Representations of human trafficking, forced labour and ‘modern slavery’ are pervasive within media, policymaking, and humanitarian debates, discourses and interventions. This issue of the Anti-Trafficking Review explores the ways in which different forms of representation erase the complexity of the life trajectories of people who have experienced trafficking, as well as those of migrants, women, sex workers and others who are labelled as victims or ‘at-risk’ of trafficking. Contributions examine the specific visual material and narratives, both past and present, though which representations of trafficking and slavery are constructed and reproduced in film, TV, newspaper and public discourse. The articles investigate such images and narratives in Australia, Cambodia, Nigeria, Serbia, Denmark, UK, and USA and discuss the appeal held by popular representation of trafficking and the victim of trafficking.

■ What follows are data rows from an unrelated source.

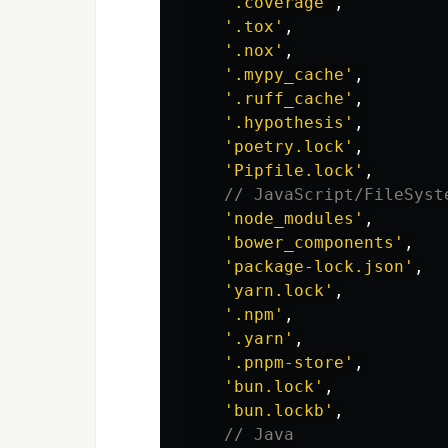
'
.coverage
'
,
'
.tox
'
,
'
.nox
'
,
'
.mypy_cache
'
,
'
.ruff_cache
'
,
'
.hypothesis
'
,
'
poetry.lock
'
,
'
Pipfile.lock
'
,
// JavaScript/FileSyst
'
node_modules
'
,
'
bower_components
'
,
'
package-lock.json
'
,
'
yarn.lock
'
,
'
.npm
'
,
'
.yarn
'
,
'
.pnpm-store
'
,
'
bun.lock
'
,
'
bun.lockb
'
,
// Java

On the day of the launch we organised an event at the Foreign Correspondents Club in Bangkok to present the issue. A broad range of anti-trafficking stakeholders based in Bangkok attended, including representatives of NGOs, UN agencies and academia. The issue was presented by the ATR editors Rebecca Napier-Moore and Borislav Gerasimov and Editorial Board member Marika McAdam. The guest editors and two of the authors – Sine Plambech and Claudia Cojocaru - joined the presentation via Skype.
In July the Anti-Trafficking Review published a new call for papers for the next issue themed ‘The Lessons of History’, with a guest editor Julia O’Connell Davidson, which will be published in September 2017. This issue will critically examine the ways in which the history of transatlantic slavery is increasingly invoked in dominant discourses on trafficking, ask about the pasts that created a present in which people are transported by means of coercion or deception for purposes of exploitation, and consider what history might usefully teach us about anti-trafficking policy and activism. Deadline for submissions is 8 January 2017.
13th AWID International Forum ‘Feminist Futures: Building Collective Power for Rights and Justice’
GAATW-IS participated in the 13th AWID Forum between 8 and 11 September in Salvador de Bahia, Brazil. The choice of the place was no coincidence - Salvador was the main port for trade of slaves in South America, but it is also a significant region in Black freedom movements. Neither were participants deaf to the current background of increasing tension in Brazil due to the impeachment of Dilma Rouseff, and all through the Forum their disagreement were expressed by the cry “Fora Temer! Nao ao Golpe!” (Temer, leave! No to the coup!)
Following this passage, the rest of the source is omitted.